It's holiday time and while some people will be taking a road trip, Wyn Drabble is looking forward to relaxing at home. Photo / File
OPINION:
"The same old streets look different now, more distinct, as through new glasses."
I thought of these Roger McGough words as I was driving to collect the mail (bills and hard copy spam) from our post office box on what was the first day of my summer holidays.
Idon't know whether you also experience what I'm about to describe. If you do, you'll understand. If you don't … I'll leave that sentence unfinished.
You drive the same old streets every day, you see the same old things, the same people (tasteful omission of "old" there). Only the weather provides a changing background. You take it all in, of course, but, just maybe, you don't fully appreciate it.
Then suddenly you're on holiday, the burden of work is lifted from your shoulders and you drive through the same old streets. They look different now, more distinct, as through new glasses.
"And the sky, was it ever so blue?"
Yes, with the burdens of work removed, everything looks … well … crisper. The pixels pop. Even the people look sprightlier and more dimensional. There is almost a glow.
I need to point out that my use and repetition of the word burden might suggest I don't like my work. I do. Very much. Why else would I keep doing it at these advanced years?
But it still makes demands of you and you really realise that when the demands are lifted. That's when the same old streets become crisper and clearer and an inner voice is chanting, "I'm on holiday".
No time pressures. No morning alarms. No deadlines.
You become so relaxed that even a tiny task like putting a new battery in the fire alarm (because it shrilly squawked its reminder) can take days to get around to.
Well, you need to get out the ladder and remove the new battery from its fortress plastic packaging. These things take time.
For hanging a picture you should probably set aside at least a week. A fortnight if it's a really big picture.
And mowing the lawn can surely wait. Besides, the dog enjoys luxuriating in its length on warm days so why remove that pleasure from an innocent canine?
The maxim to live by is, "Yesterday I did nothing and today I'm finishing it." There is certainly truth in the adage that, if you want a job done well, give it to a busy person.
Sometimes, home is a rewarding place to spend a holiday. Overseas is out anyway and there's no shame in saying that you stayed home for your holidays. Besides, the prices are very reasonable.
One downside is that if you holiday at home you can't look forward to getting back home. No matter how exotic the holiday spot, I always look forward to arriving back home (I'm a Cancer). You can't do that if you're already there.
But blobbing out cannot become permanent. Soon the need for job satisfaction, the need for a true purpose, will return. You'll head back to the workplace, positive and recharged.

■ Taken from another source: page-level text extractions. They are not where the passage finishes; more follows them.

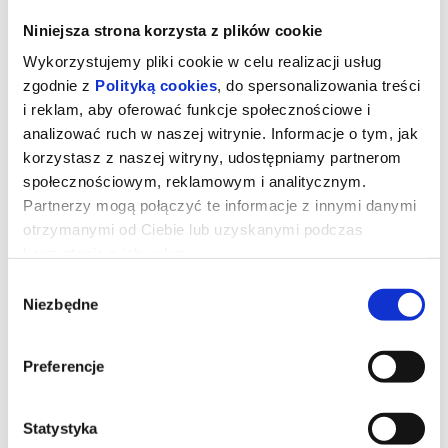
Niniejsza strona korzysta z plików cookie
Wykorzystujemy pliki cookie w celu realizacji usług
zgodnie z
Polityką cookies
, do spersonalizowania treści
i reklam, aby oferować funkcje społecznościowe i
analizować ruch w naszej witrynie. Informacje o tym, jak
korzystasz z naszej witryny, udostępniamy partnerom
społecznościowym, reklamowym i analitycznym.
Partnerzy mogą połączyć te informacje z innymi danymi
otrzymanymi od Ciebie lub uzyskanymi podczas
korzystania z ich usług.
Toy Story 5 (dubbing PL)
Wybór
Niezbędne
zgody
Zabawki powracają w filmie Disneya i Pixara „Toy Story 5”, w
Preferencje
którym na scenę wkracza technologia. Buzz, Chudy, Jessie i
reszta ekipy mają trudne zadanie, gdy przychodzi im zmierzyć się
z zupełnie nowym zagrożeniem. Reżyserem filmu jest Andrew
Stanton, współreżyserem Kenna Harris, a producentem Lindsey
Collins. Premiera „Toy Story 5” odbędzie się tylko w kinach, 17
Statystyka
czerwca 2026.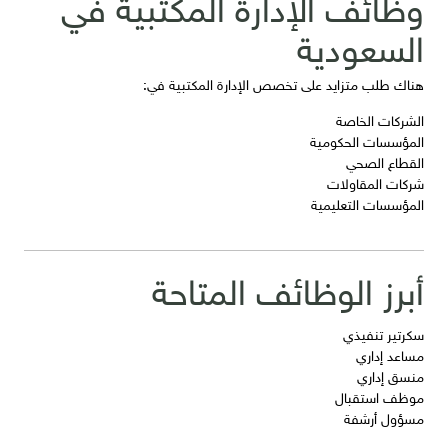
وظائف الإدارة المكتبية في
السعودية
هناك طلب متزايد على تخصص الإدارة المكتبية في:
الشركات الخاصة
المؤسسات الحكومية
القطاع الصحي
شركات المقاولات
المؤسسات التعليمية
أبرز الوظائف المتاحة
سكرتير تنفيذي
مساعد إداري
منسق إداري
موظف استقبال
مسؤول أرشفة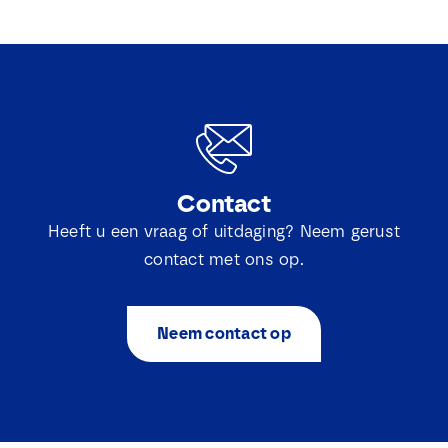
Contact
Heeft u een vraag of uitdaging? Neem gerust
contact met ons op.
Neem contact op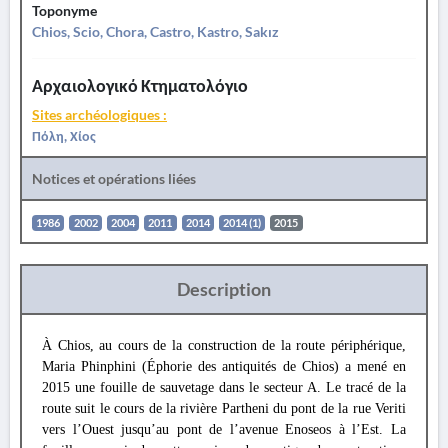
Toponyme
Chios, Scio, Chora, Castro, Kastro, Sakız
Αρχαιολογικό Κτηματολόγιο
Sites archéologiques :
Πόλη, Χίος
Notices et opérations liées
1986
2002
2004
2011
2014
2014 (1)
2015
Description
À Chios, au cours de la construction de la route périphérique,
Maria Phinphini (Éphorie des antiquités de Chios) a mené en
2015 une fouille de sauvetage dans le secteur A. Le tracé de la
route suit le cours de la rivière Partheni du pont de la rue Veriti
vers l’Ouest jusqu’au pont de l’avenue Enoseos à l’Est. La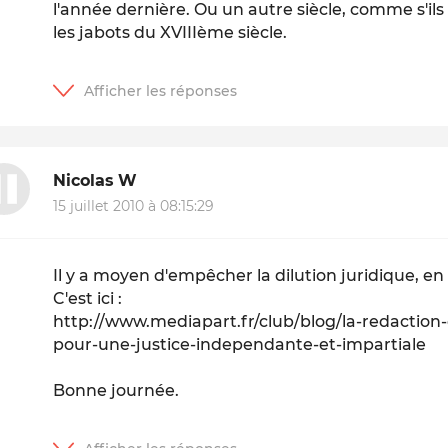
l'année dernière. Ou un autre siècle, comme s'ils
les jabots du XVIIIème siècle.
Nicolas W
15 juillet 2010 à 08:15:29
Il y a moyen d'empêcher la dilution juridique, en
C'est ici :
http://www.mediapart.fr/club/blog/la-redaction
pour-une-justice-independante-et-impartiale
Bonne journée.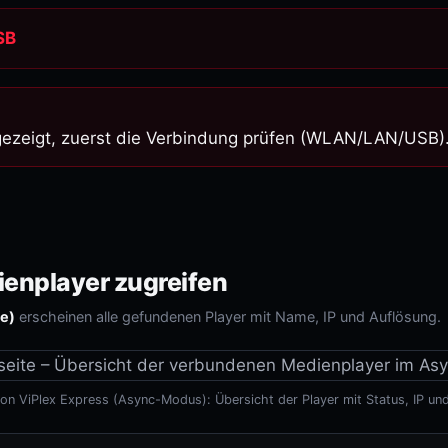
SB
gezeigt, zuerst die Verbindung prüfen (WLAN/LAN/USB)
enplayer zugreifen
e)
erscheinen alle gefundenen Player mit Name, IP und Auflösung.
von ViPlex Express (Async-Modus): Übersicht der Player mit Status, IP un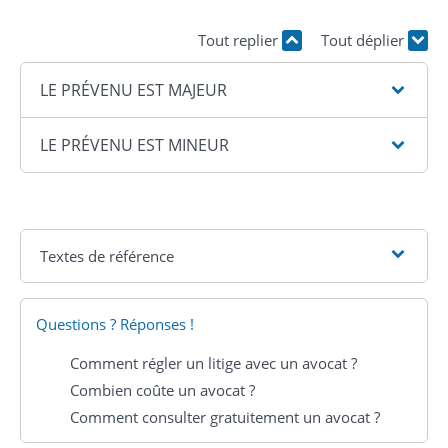
Tout replier
Tout déplier
LE PRÉVENU EST MAJEUR
LE PRÉVENU EST MINEUR
Textes de référence
Questions ? Réponses !
Comment régler un litige avec un avocat ?
Combien coûte un avocat ?
Comment consulter gratuitement un avocat ?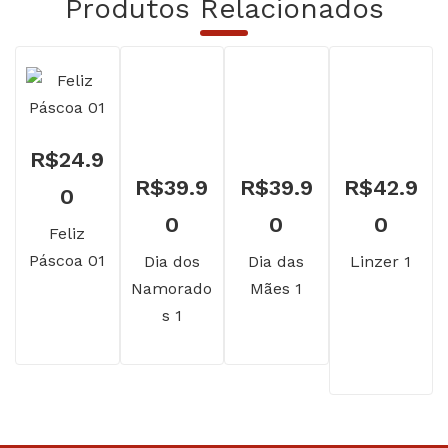
Produtos Relacionados
R$
24.9
R$
39.9
R$
39.9
R$
42.9
0
0
0
0
Feliz
Páscoa 01
Dia dos
Dia das
Linzer 1
Namorado
Mães 1
s 1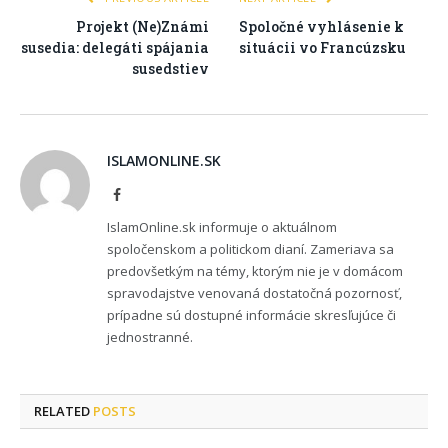
Projekt (Ne)Známi
Spoločné vyhlásenie k
susedia: delegáti spájania
situácii vo Francúzsku
susedstiev
ISLAMONLINE.SK
Facebook
IslamOnline.sk informuje o aktuálnom
spoločenskom a politickom dianí. Zameriava sa
predovšetkým na témy, ktorým nie je v domácom
spravodajstve venovaná dostatočná pozornosť,
prípadne sú dostupné informácie skresľujúce či
jednostranné.
RELATED
POSTS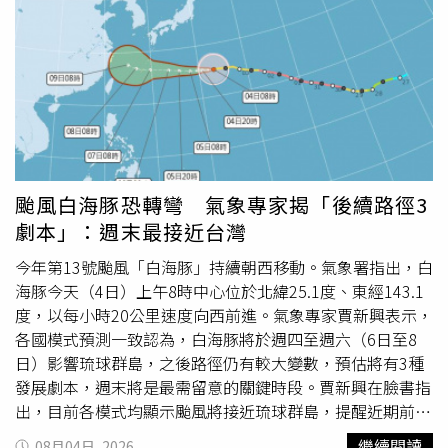
技族群主要聚落，住宅需求穩定，也進一步推升周邊房市表
現。苗栗縣同樣受惠桃竹苗大矽谷計畫、
新竹
外溢效應，串
聯竹南科學園區、頭份地區成為科技廊帶推升區段房價；嘉
義縣市則有嘉義科學園區、台積電設廠及高鐵生活圈紅利，
吸引自住與置產需求進駐，帶動房價補漲力道明顯，房貸規
模也同步攀升。張旭嵐表示，全台房市持續受信用管制影
響，投資買盤轉趨保守，市場資金逐漸回歸自住需求，而非
六都房市向來以在地自住基本盤為主，因此價量波動相對
小。且青安3.0接續支撐首購市場，婚育家庭有機會貸到
颱風白海豚恐轉彎 氣象專家揭「後續路徑3
1500萬，而目前這些縣市的貸款金額多數落在千萬之內，
劇本」：週末最接近台灣
總價也符合門檻，又具產業題材優勢，有利首購族兼顧就業
與自住規劃。半數購屋族偏好住宅大樓觀察非六都各縣市
今年第13號颱風「白海豚」持續朝西移動。氣象署指出，白
Q1房貸資料，除了南投、基隆、花東地區主力購屋年齡層
海豚今天（4日）上午8時中心位於北緯25.1度、東經143.1
落在40~50歲，其他縣市多以30~40歲的青壯族群為主力，
度，以每小時20公里速度向西前進。氣象專家賈新興表示，
且部分地區年輕族群佔比有增加的趨勢，另外觀察，約有6
各國模式預測一致認為，白海豚將於週四至週六（6日至8
成縣市購屋偏好3年內新屋，產品類型除了鍾情透天宅，包
日）影響琉球群島，之後路徑仍有較大變數，預估將有3種
括
新竹
縣市、苗栗縣、嘉義市等縣市，均有超過半數購屋
發展劇本，週末將是最需留意的關鍵時段。賈新興在臉書指
族，偏好住宅大樓。台灣房屋集團趨勢中心經理李家妮表
出，目前各模式均顯示颱風將接近琉球群島，提醒近期前往
示，六都以外地區普遍因青壯年人口外移，部分縣市購屋主
沖繩及琉球旅遊的民眾提高警覺，留意最新天氣資訊。至於
繼續閱讀
08月04日, 2026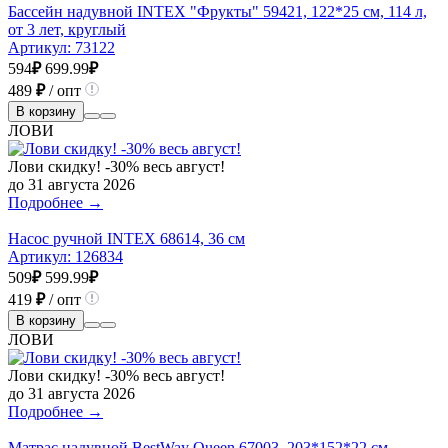
Бассейн надувной INTEX "Фрукты" 59421, 122*25 см, 114 л,
от 3 лет, круглый
Артикул:
73122
594
₽
699.99
₽
489
₽
/ опт
В корзину
ЛОВИ
Лови скидку! -30% весь август!
до 31 августа 2026
Подробнее →
Насос ручной INTEX 68614, 36 см
Артикул:
126834
509
₽
599.99
₽
419
₽
/ опт
В корзину
ЛОВИ
Лови скидку! -30% весь август!
до 31 августа 2026
Подробнее →
Матрас надувной BestWay Queen 67003, 203*152*22 см,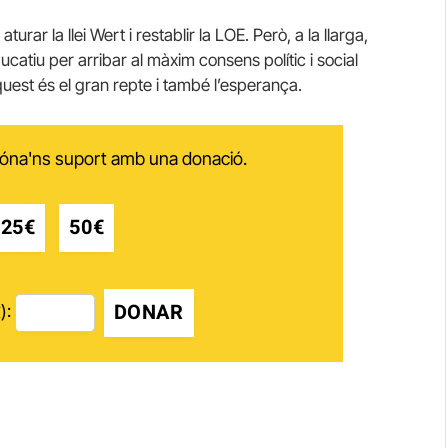
ar la llei Wert i restablir la LOE. Però, a la llarga,
catiu per arribar al màxim consens polític i social
quest és el gran repte i també l’esperança.
 dóna'ns suport amb una donació.
25€
50€
DONAR
):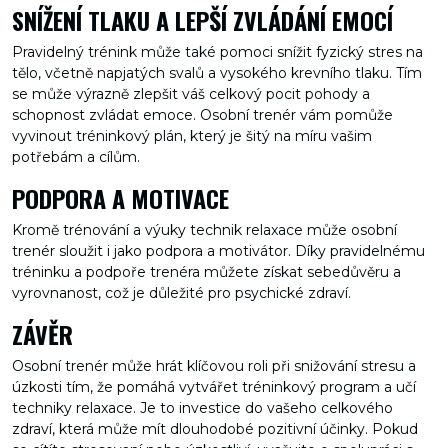
SNÍŽENÍ TLAKU A LEPŠÍ ZVLÁDÁNÍ EMOCÍ
Pravidelný trénink může také pomoci snížit fyzický stres na
tělo, včetně napjatých svalů a vysokého krevního tlaku. Tím
se může výrazně zlepšit váš celkový pocit pohody a
schopnost zvládat emoce. Osobní trenér vám pomůže
vyvinout tréninkový plán, který je šitý na míru vašim
potřebám a cílům.
PODPORA A MOTIVACE
Kromě trénování a výuky technik relaxace může osobní
trenér sloužit i jako podpora a motivátor. Díky pravidelnému
tréninku a podpoře trenéra můžete získat sebedůvěru a
vyrovnanost, což je důležité pro psychické zdraví.
ZÁVĚR
Osobní trenér může hrát klíčovou roli při snižování stresu a
úzkosti tím, že pomáhá vytvářet tréninkový program a učí
techniky relaxace. Je to investice do vašeho celkového
zdraví, která může mít dlouhodobé pozitivní účinky. Pokud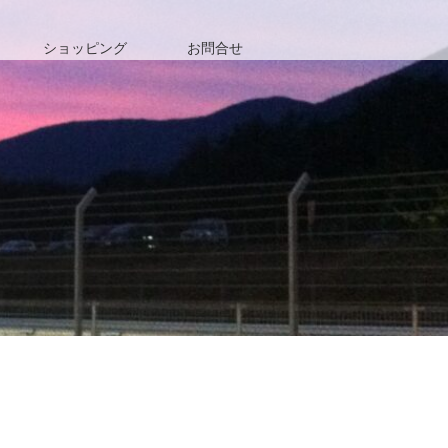
ショッピング
お問合せ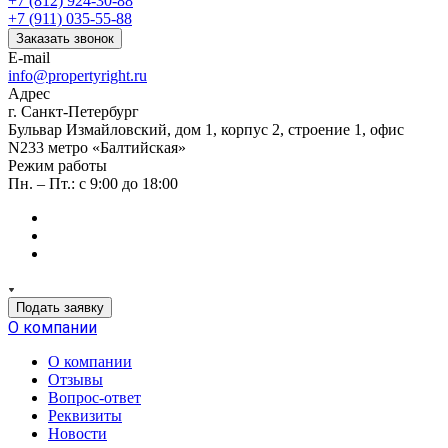
+7 (812) 924-30-88
+7 (911) 035-55-88
Заказать звонок
E-mail
info@propertyright.ru
Адрес
г. Санкт-Петербург
Бульвар Измайловский, дом 1, корпус 2, строение 1, офис
N233 метро «Балтийская»
Режим работы
Пн. – Пт.: с 9:00 до 18:00
Подать заявку
О компании
О компании
Отзывы
Вопрос-ответ
Реквизиты
Новости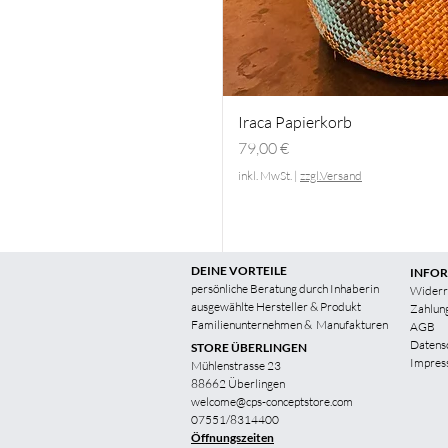
Iraca Papierkorb
Preis
79,00 €
inkl. MwSt.
|
zzgl.Versand
DEINE VORTEILE
INFO
persönliche Beratung durch Inhaberin
Widerr
ausgewählte Hersteller & Produkt
Zahlun
Familienunternehmen &
Manufakturen
AGB
Datens
STORE ÜBERLINGEN
Impres
Mühlenstrasse 23
88662 Überlingen
welcome@cps-conceptstore.com
07551/8314400
Öffnungszeiten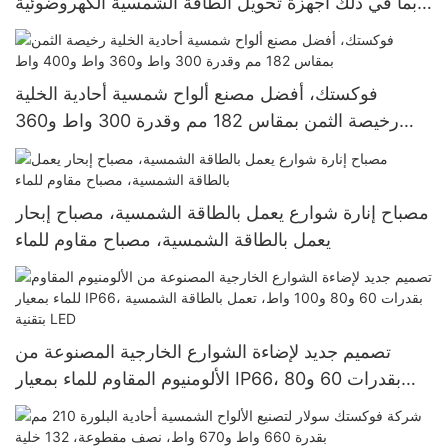
بما في ذلك أجهزة تحويل الطاقة الشمسية الكهروضوئية
خارج الشبكة، وأجهزة التحويل الهجينة بقدرة 8.2 كيلوواط
و10.2 كيلوواط لأنظمة الطاقة الشمسية.
فوكستك، أفضل مصنع ألواح شمسية أحادية الخلية
رخيصة الثمن بمقاس 182 مم وقدرة 300 واط و360
واط و400 واط
مصباح إنارة شوارع يعمل بالطاقة الشمسية، مصباح إبحار
يعمل بالطاقة الشمسية، مصباح مقاوم للماء
تصميم جديد لإضاءة الشوارع الخارجية المصنوعة من
الألومنيوم المقاوم للماء بمعيار IP66، بقدرات 60 و80
و100 واط، تعمل بالطاقة الشمسية بتقنية LED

Of course, my opening words come from the McGough poem, My Busconductor, in which the context is rather different. The conductor is not on holiday but is near death because he only has one kidney and that will soon go "on strike" and he will have to "clock off". That is why he is seeing everything more clearly, why he is savouring his surroundings.
I only hope that the fact that those lines popped into my head is not some sort of portent. No, it couldn't be, not when everything is so "distinct, as through new glasses".